Does anyone have any information on how many Giant Schnauzers or Bouviers are titled each year in KNPV, and of those, how many are female?


----------



## Selena van Leeuwen (Mar 29, 2006)

Giant schnauzer: none of I recall of the last 5 yrs. Bouviers only a few (no more as 5) and all male the last 5 yrs.


----------



## Howard Gaines III (Dec 26, 2007)

Selena van Leeuwen said:


> Giant schnauzer: none of I recall of the last 5 yrs. Bouviers only a few (no more as 5) and all male the last 5 yrs.
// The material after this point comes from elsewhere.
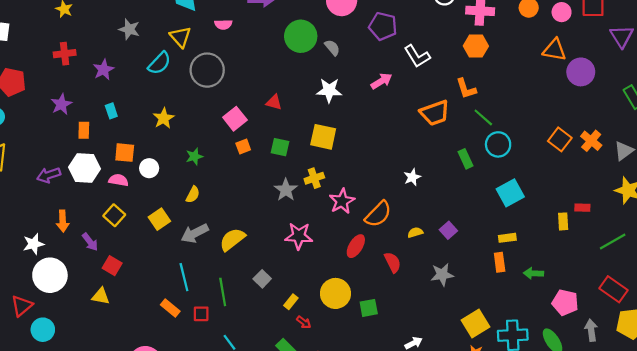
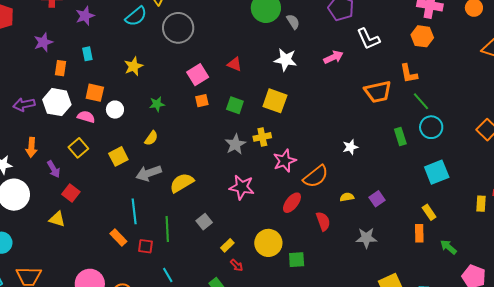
yellow rectangle: (507, 238) -> (429, 212), turned 56
green arrow: (533, 273) -> (448, 247), turned 30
Yipes...not so good then in trying to find a titled female. How much for males +/-?


----------



## Jim Engel (Nov 14, 2007)

We were interested in a particular male about ten
years ago, but they would not demo the dog on a
new field with a new, neutral, KNPV trial certified
helper.

So the deal fell through.

I recall that they wanted about ten grand for the
dog, might have been less if we had gotten down
to price.

In that same time period I know a really nick KNPV
dog, in your area, that came in for something
like five to six grand.

Very, very few such dogs for sale today.

And not every dog with a KNPV certificate is 
necessarily a good dog for breeding or work.


----------



## Howard Gaines III (Dec 26, 2007)

Jim I'm finding that to be true. Hard to find what you want after sorting through the "stuff." The other issue I faced was that one breeder didn't want to sell to Americans. That was the story my trusted broker told me. I have no reason to question his word. Titled KNPV males were around $7,500USD w/o shipping. After you look at the handler aggression issues, I got a stuffed animal instead!!!!


----------